====== INFORMATION SUPPLIED

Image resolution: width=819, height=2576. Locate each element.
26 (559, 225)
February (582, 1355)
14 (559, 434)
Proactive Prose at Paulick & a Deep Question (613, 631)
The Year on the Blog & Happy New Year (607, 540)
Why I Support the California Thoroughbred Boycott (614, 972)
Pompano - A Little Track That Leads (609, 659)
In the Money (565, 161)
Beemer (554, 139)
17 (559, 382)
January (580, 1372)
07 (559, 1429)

============

◆ **TASK ITEM**
Each record should be transcribed exactly as it was written.

◆ **RESULT FOR THIS TASK**
Image resolution: width=819, height=2576. Locate each element.
26 (559, 225)
February (582, 1355)
14 (559, 434)
Proactive Prose at Paulick & a Deep Question (613, 631)
The Year on the Blog & Happy New Year (607, 540)
Why I Support the California Thoroughbred Boycott (614, 972)
Pompano - A Little Track That Leads (609, 659)
In the Money (565, 161)
Beemer (554, 139)
17 (559, 382)
January (580, 1372)
07 (559, 1429)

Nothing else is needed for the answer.